In terms of how one conceptualizes the relationship of variation in genes to variation in a trait one can frame it as a spectrum with two extremes. One the one hand you have monogenic traits where the variation is controlled by differences on just one locus. Many recessively expressed diseases fit this patter (e.g., cystic fibrosis). Because you have one gene with only a few variants of note it is easy to capture in one’s mind’s eye the pattern of Mendelian inheritance for these traits in a gestalt fashion. Monogenic traits are highly amenable to a priori logic because their atomic units are so simple and tractable. At the other extreme you have quantitative polygenic traits, where the variation of the trait is controlled by variation on many, many, genes. This may seem a simple formulation, but to try and understand how thousands of genes may act in concert to modulate variation on a trait is often a more difficult task to grokk (yes, you can appeal to the central limit theorem, but that means little to most intuitively). This is probably why heritability is such a knotty issue in terms of public understanding of science, as it concerns the component of variation in quantitative continuous traits which is dispersed across the genome. The traits where there is no “gene for X.” Additionally, quantitative traits are likely to have a substantial environmental component of variation, confounding a simple genotype to phenotype mapping.

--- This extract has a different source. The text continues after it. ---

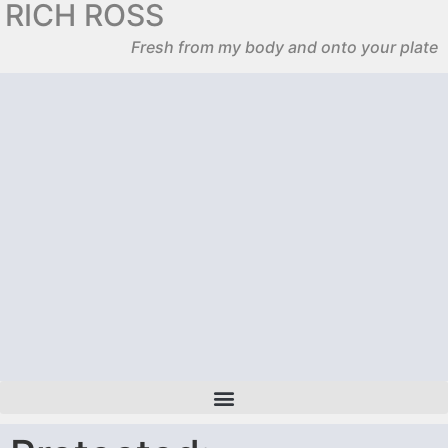
RICH ROSS
Fresh from my body and onto your plate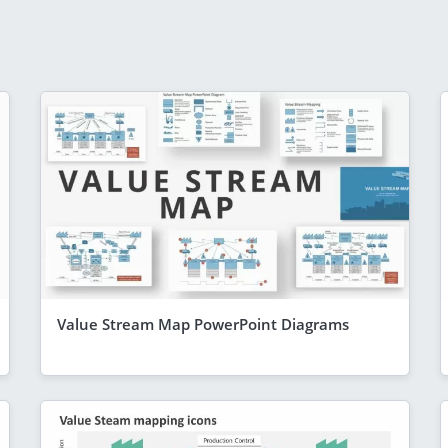
Value Stream Map PowerPoint Diagrams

Arguably the classic quantitative trait is height. It is clear and distinct (there aren’t arguments about the validity of measurement as occurs in psychometrics), and, it is substantially heritable. In Western societies with a surfeit of nutrition height is ~80-90% heritable. What this means is that ~80-90% of the variance of the trait value within the population is due to variance of the genes within the population. Concretely, there will be a very strong correspondence between the heights of offspring and the average height of the two parents (controlled for sex, so you’re thinking standard deviation units, not absolute units). And yet height is at the heart of the question of the “missing heriability” in genetics. By this, I mean the fact that so few genes have been associated with variation in height, despite the reality that who your parents are is the predominant determination of height in developed societies.